Yhadira Paredes/Xalapa, Ver.- Una menor de 2 años podría estar en riesgo, luego de que con lujo de violencia personal del Poder Judicial de Veracruz del Juzgado Segundo de lo Familiar la sustrajeron de su domicilio para entregarla a su padre Gabriel “N”, pese a que hay una denuncia por posible abuso en su contra.

Así lo denunció, la madre de la pequeña Nayeli Vanessa Narvaez Sánchez, quien acusó al juez Maximino Contreras Rosales, a quien se le dio a conocer  la existencia de la carpeta de investigación 154/2026, así como medidas de protección a favor de su hija, quien en todo momento hizo caso omiso de las mismas. 

“He aportado pruebas, he acudido a las instancias correspondientes, he buscado que se escuchara la voz de una menor que en repetidas ocasiones manifestó su rechazo a regresar con su progenitor”. 

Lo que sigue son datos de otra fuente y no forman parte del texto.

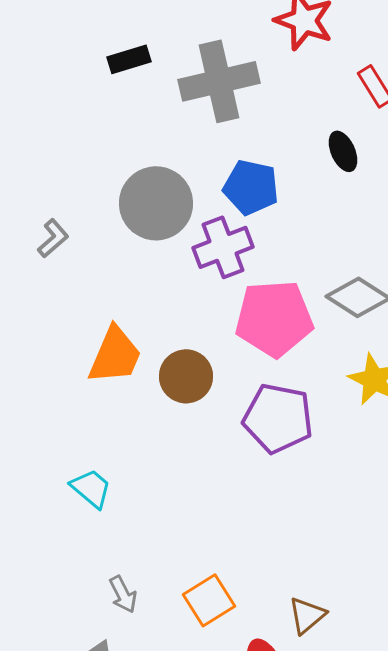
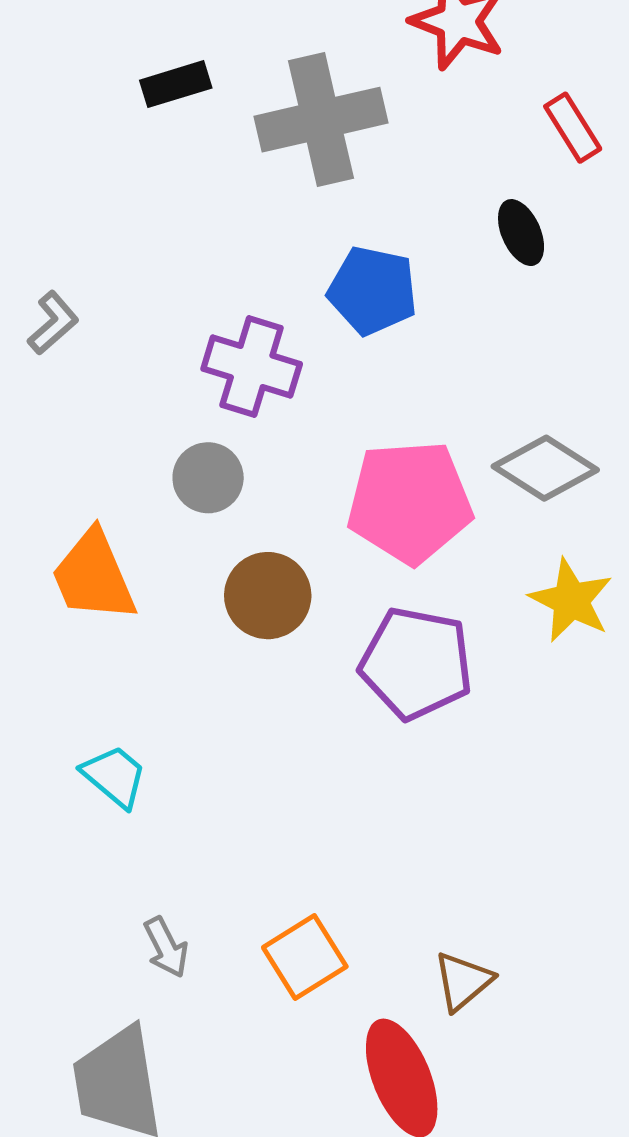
gray circle: (156, 203) -> (208, 478), moved, size x0.6
gray L-shape: (53, 238) -> (53, 323), moved
purple cross: (223, 247) -> (252, 366), moved, turned 38
orange trapezoid: (115, 355) -> (93, 576), moved, turned 134

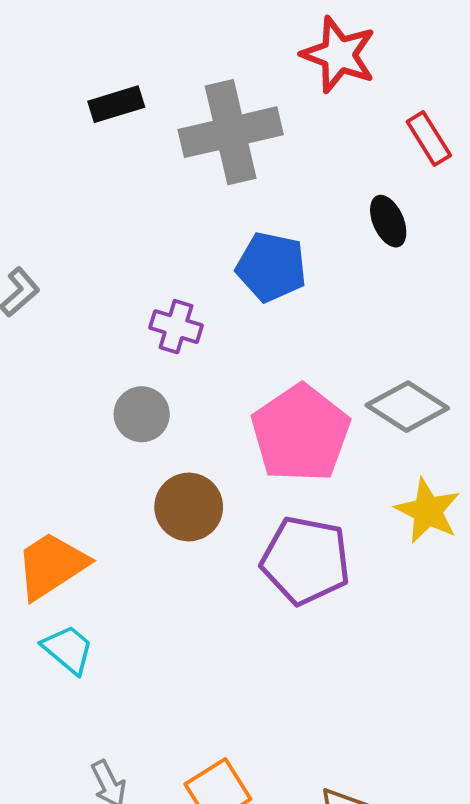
purple cross: (252, 366) -> (176, 327), size x0.7
pink pentagon: (410, 502) -> (301, 433), turned -30
orange trapezoid: (93, 576) -> (51, 565), moved, turned 80

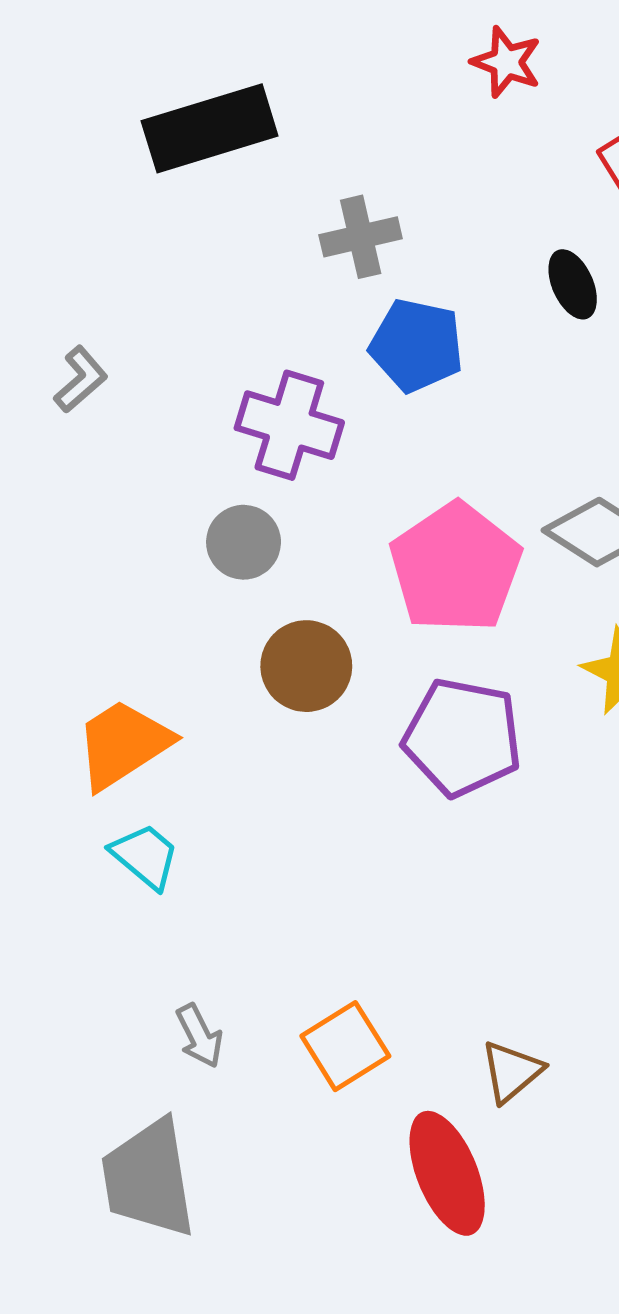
red star: (339, 55) -> (506, 62), size x0.7
black rectangle: (116, 104) -> (210, 128), size x1.8
gray cross: (231, 132) -> (361, 237), moved, size x0.6
purple cross: (176, 327) -> (289, 425), size x1.5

Fue el pasado 18 de junio, alrededor de las 6:58 de la mañana , cuando personal del Juzgado Segundo de lo Familiar, Isaura Leonor Xolot Cadena, secretaria de acuerdos, Ana Berenice Díaz Howes, fiscal adscrita a los juzgados civiles y familiares, José Roberto Villa Sequera, actuario y Miguel Elías Pulido Sosa, oficial administrativo y David Pimentel Jiménez (psicólogo), ejecutaron una orden de restitución ordenada por el Juez Contreras Rosales.

Nayeli Vanessa consideró que hay posibilidad de actos de corrupción en este caso, luego de que el juez no tomara en cuenta la carpeta de investigación y la denuncia presentada previamente.

“Yo no tuve negativa en ningún momento, solo solicité que me mostraran el documento, una orden y el domicilio que aparecía en esa orden, nunca se me mostró. Ella me agredió y sacó a mi hija, nunca se identificó. Ellos ya estaban con un cerrajero abriendo mi puerto, por orden del juez”, todo frente a otro menor de 7 años. 

El personal del juzgado agredieron físicamente, hasta dejarla desnuda del dorso para evitar que defendiera a su hija de dos años, por lo que presentó las quejas correspondientes. 

“Estoy pidiendo que revisen mi caso, que revisen las acciones del juez por una posible corrupción, porque eso es. Mi expareja es trabajador de la Clínica 66 del IMSS, quien ha tenido reportes en su trabajo y nadie ha hecho nada. Él es una persona que tiene problemas de alcoholismo, drogadicción, vandalismo, a pesar de ello el juez permite que mi hija siga ahí”, finalizó.